3e 家名続目 入院の花
 「家名続目」とは、戸主の隠居や死亡に伴って、長子が家名・跡目を継ぐものである。一方、「入院(じゅいん)」とは、戸主が長子に家名を譲り隠居すること、また出家することをいう。
 先ず「家名続目」のときの祝いの花としては、ゆずり葉を挿ける。また、ゆずり葉に白梅などの位の高い花をあしらって挿けたりとする。ゆずり葉は、新しい葉が育成してから、古い葉が譲って落ちていく出生をもつ常磐木である。長子の成長を待って戸主である父が引退し、そして今後も家名が代々と続いていくことを願って、ゆずり葉を挿けるのである。ゆずり葉に添える梅は、他の花に先駆けて咲くものであり、この清純な白梅は古木扱いにして挿ける。古木は代々伝わるもの、そしてその古木から新しい白梅が生じていくような姿にして挿けるのである。ここに、「陰中陽」の姿が現されている。

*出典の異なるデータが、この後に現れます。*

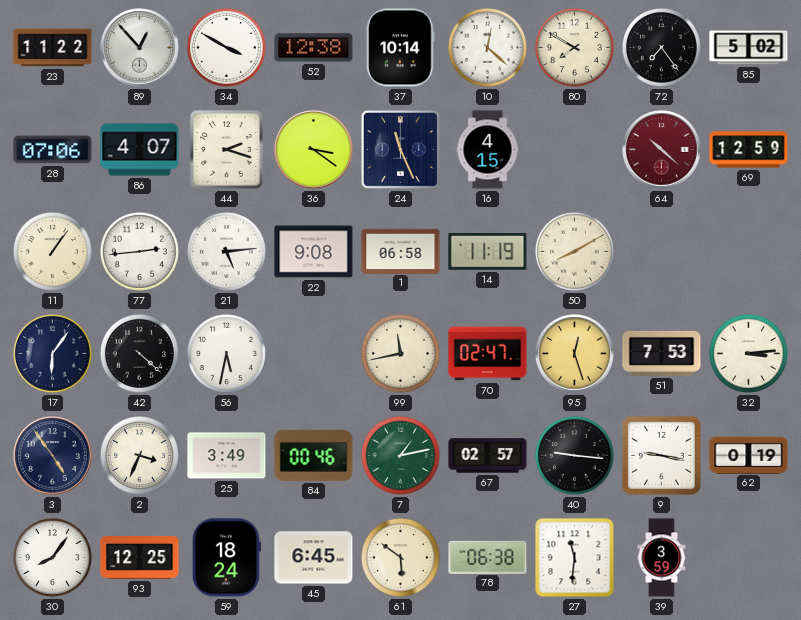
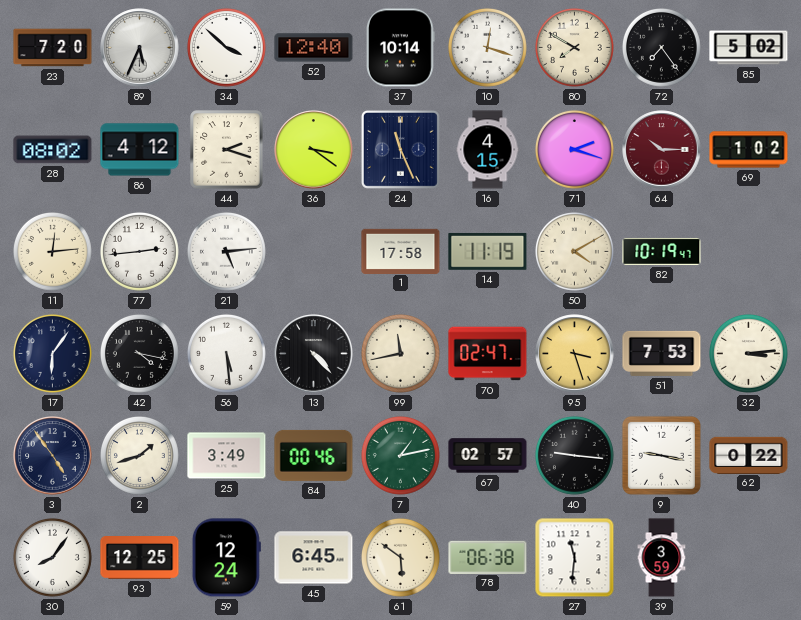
23: 11:22 -> 7:20
89: 12:53 -> 5:34
34: 3:50 -> 3:52
52: 12:38 -> 12:40
10: 12:22 -> 12:18
28: 07:06 -> 08:02
86: 4:07 -> 4:12
71: none -> 2:18
64: 10:22 -> 10:15
69: 12:59 -> 1:02
11: 1:06 -> 12:14
22: 9:08 -> none
1: 06:58 -> 17:58
50: 8:10 -> 4:10
82: none -> 10:19
42: 4:22 -> 4:17
56: 5:32 -> 5:29
13: none -> 4:23
95: 12:27 -> 3:27
2: 3:34 -> 1:42
62: 0:19 -> 0:22
59: 18:24 -> 12:24
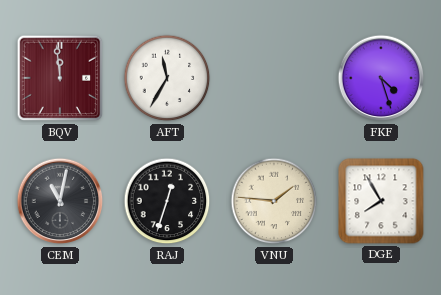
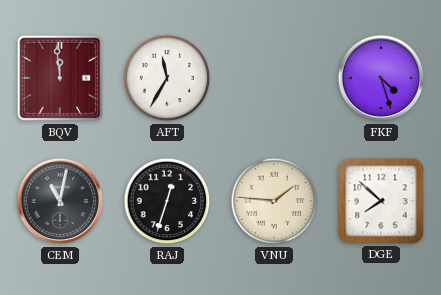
DGE: 7:55 -> 7:52
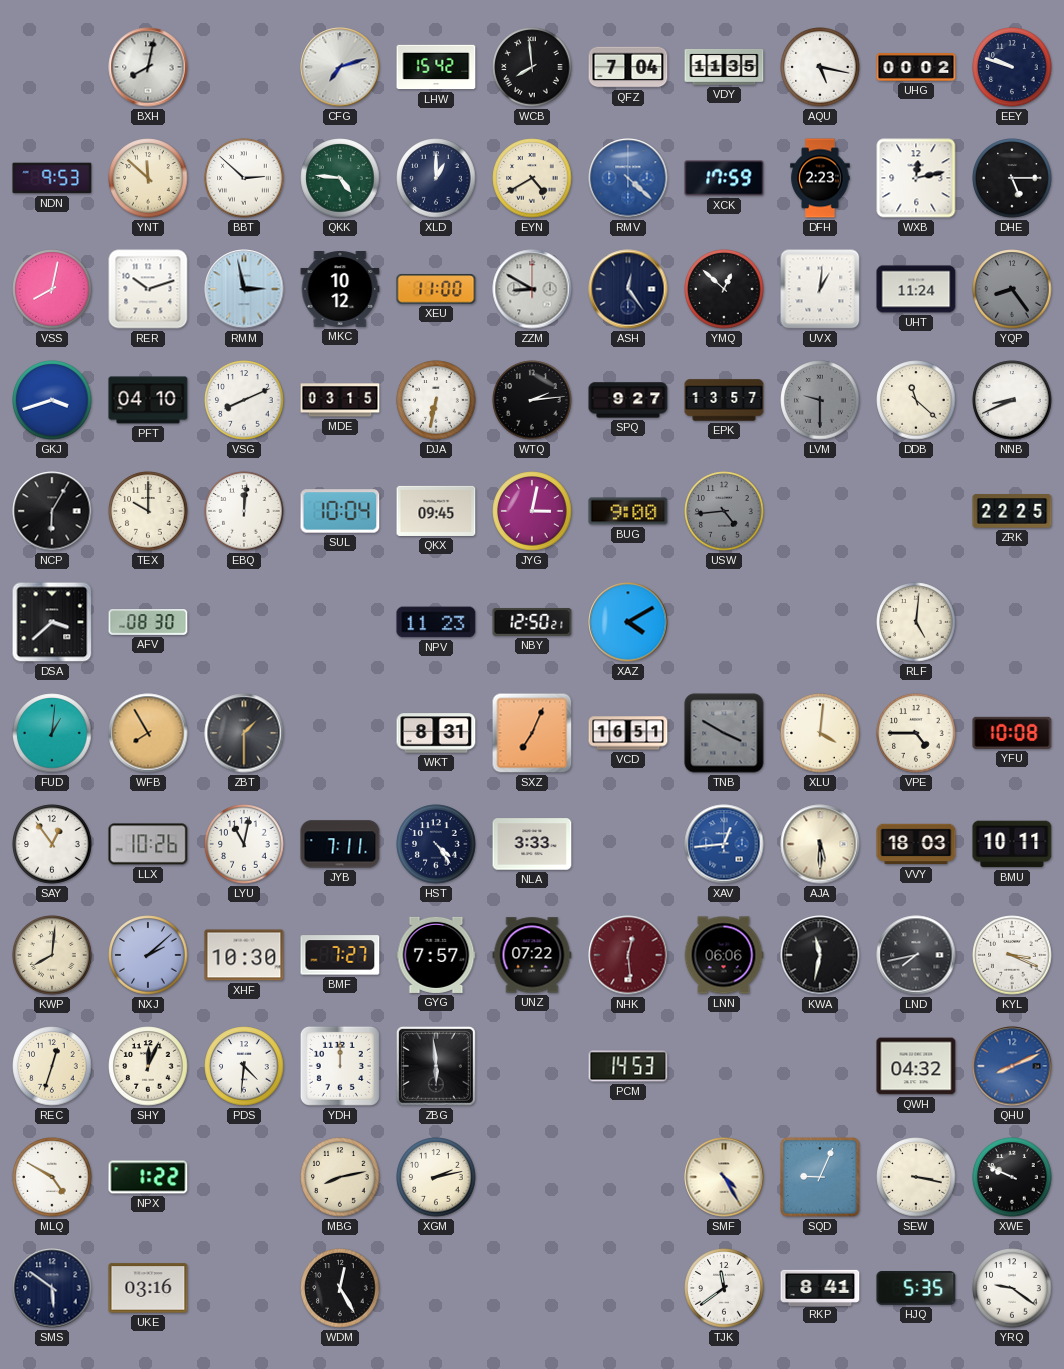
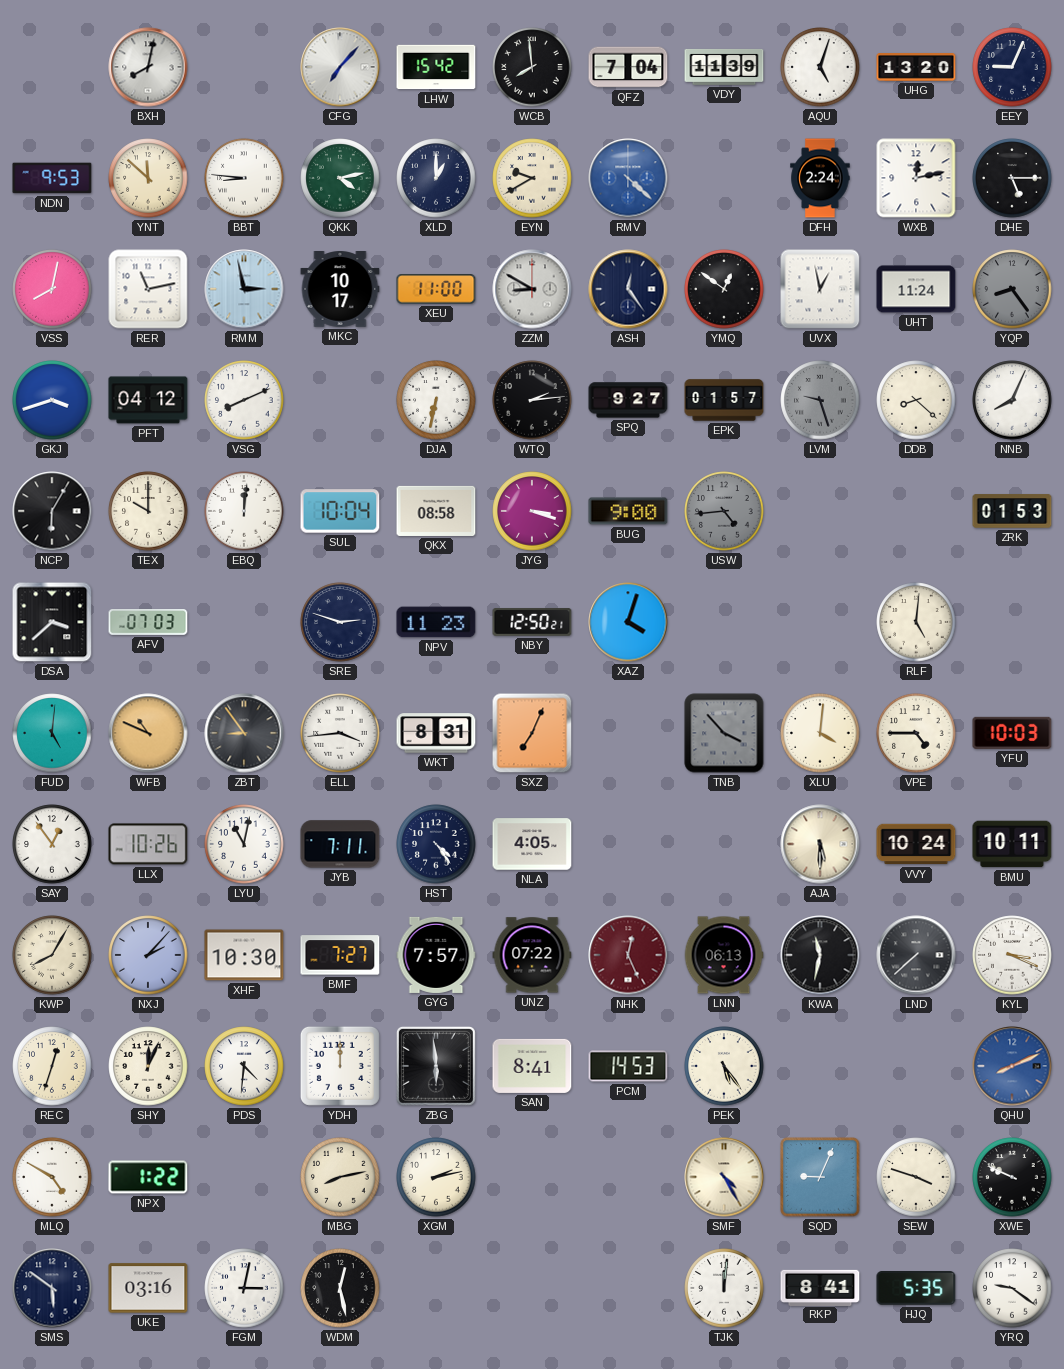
CFG: 7:12 -> 7:07
VDY: 11:35 -> 11:39
AQU: 5:17 -> 5:03
UHG: 00:02 -> 13:20
EEY: 9:48 -> 9:04
BBT: 2:52 -> 8:46
QKK: 4:46 -> 4:13
EYN: 4:40 -> 9:40
XCK: 17:59 -> none
DFH: 2:23 -> 2:24
RER: 10:12 -> 11:13
MKC: 10:12 -> 10:17
YMQ: 12:52 -> 12:51
UVX: 1:01 -> 12:58
PFT: 04:10 -> 04:12
MDE: 03:15 -> none
EPK: 13:57 -> 01:57
LVM: 9:30 -> 9:27
DDB: 11:22 -> 8:22
NNB: 8:41 -> 8:04
QKX: 09:45 -> 08:58
JYG: 3:02 -> 3:18
ZRK: 22:25 -> 01:53
AFV: 08:30 -> 07:03
SRE: none -> 2:48
XAZ: 4:10 -> 4:03
FUD: 1:01 -> 5:01
WFB: 7:55 -> 10:49
ZBT: 1:30 -> 8:54
ELL: none -> 3:44
VCD: 16:51 -> none
TNB: 3:50 -> 3:53
YFU: 10:08 -> 10:03
NLA: 3:33 -> 4:05
XAV: 12:44 -> none
VVY: 18:03 -> 10:24
KWP: 8:01 -> 8:05
NXJ: 2:08 -> 2:07
NHK: 12:29 -> 12:26
LNN: 06:06 -> 06:13
LND: 7:43 -> 7:38
SAN: none -> 8:41
PEK: none -> 5:24
QWH: 04:32 -> none
SEW: 3:17 -> 3:48
FGM: none -> 3:02
WDM: 12:25 -> 12:28
TJK: 11:39 -> 12:01
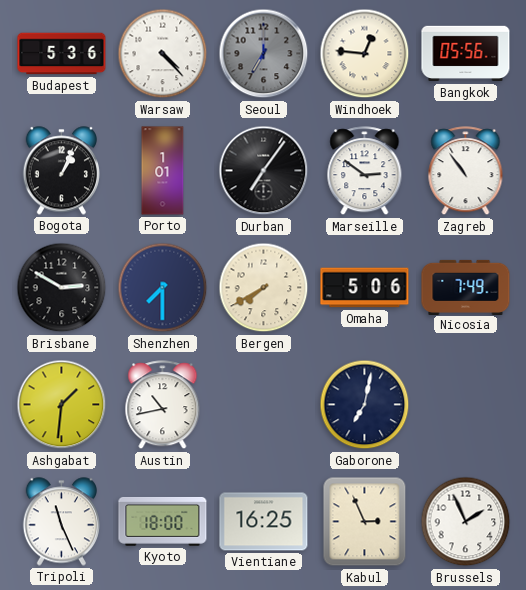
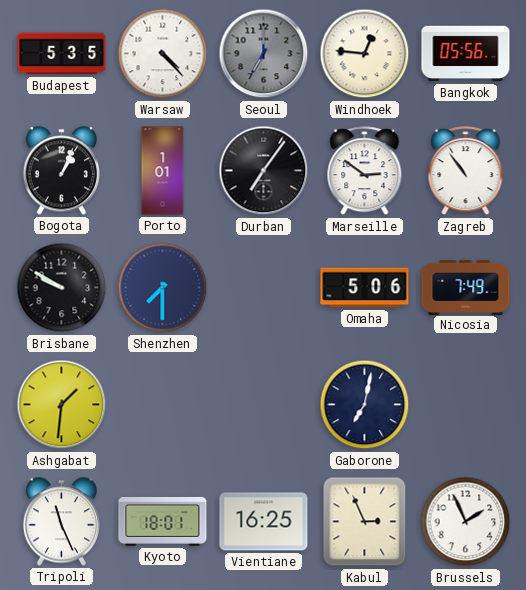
Budapest: 5:36 -> 5:35
Brisbane: 2:50 -> 9:50
Bergen: 7:40 -> none
Austin: 10:43 -> none
Kyoto: 18:00 -> 18:01
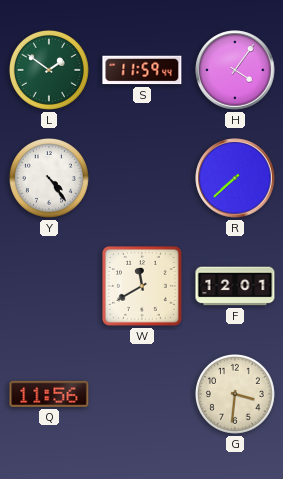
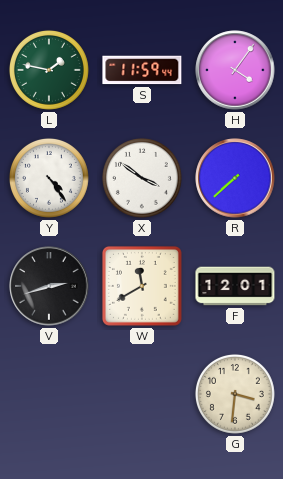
L: 1:51 -> 1:47
X: none -> 3:51
V: none -> 2:42
Q: 11:56 -> none
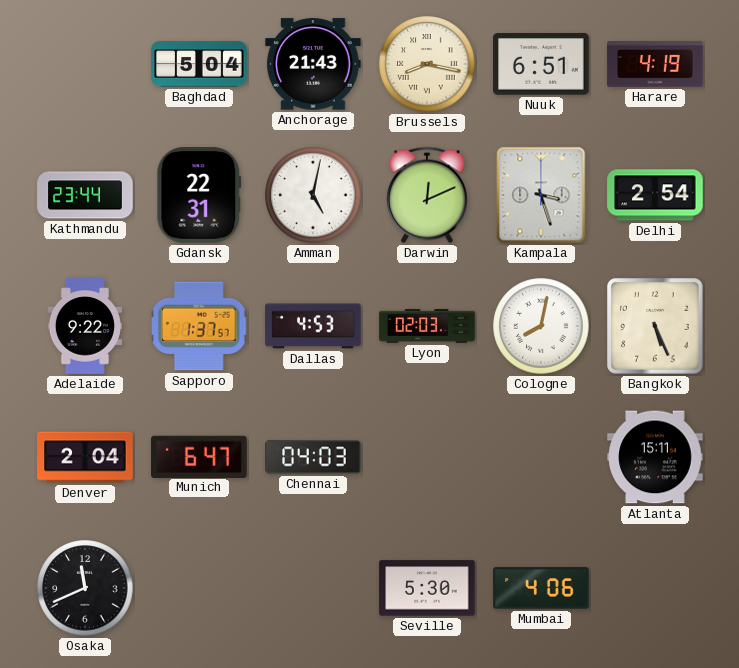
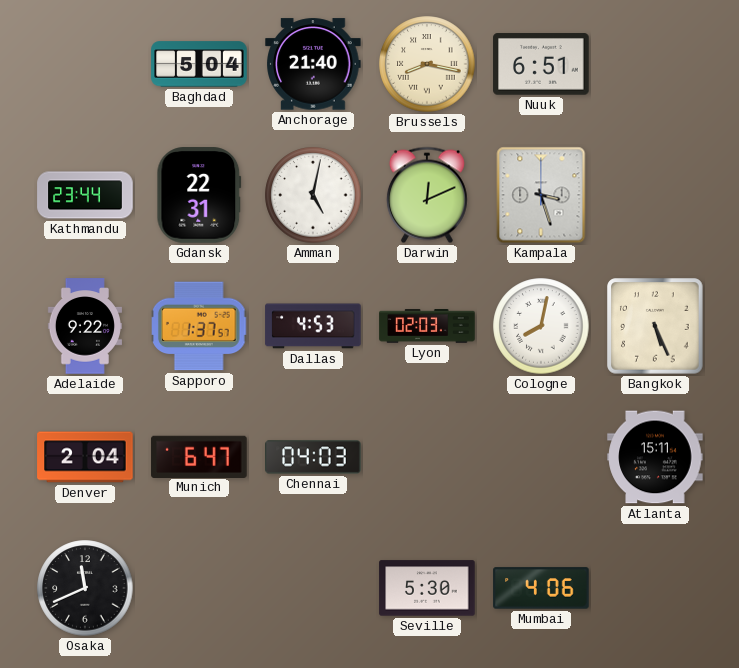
Anchorage: 21:43 -> 21:40
Harare: 4:19 -> none
Delhi: 2:54 -> none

 「入院」ときの祝いの花としては、開くということを嫌い、よって開く花の類のものを使ってはならないとされている。退いた後には、潔く陰に徹するべきものとの考えからのものである。この「入院」の祝いのときは、五葉の松を一種のみ使って挿ける。松は千年の緑を尊ぶもので、古今に渡って色をもたず、また五葉の松は木火土金水という五行を現すものである。退いた後は、華やかなものを避け、太極・両儀・三才・五行と万物の辿ってきた流れを、ただただ感じ、己の内で深めていくことが大切なのである。また陰の司である竹に、実物や清浄な白い花の莟だけのものを添えて挿けることもある。このとき、実物は赤いものを使ってはならない。他の祝い事の折には、目出度い花や位の高い花などを用いて挿けるが、この「入院の花」は祝事といえども華やかに花を挿けるものではない。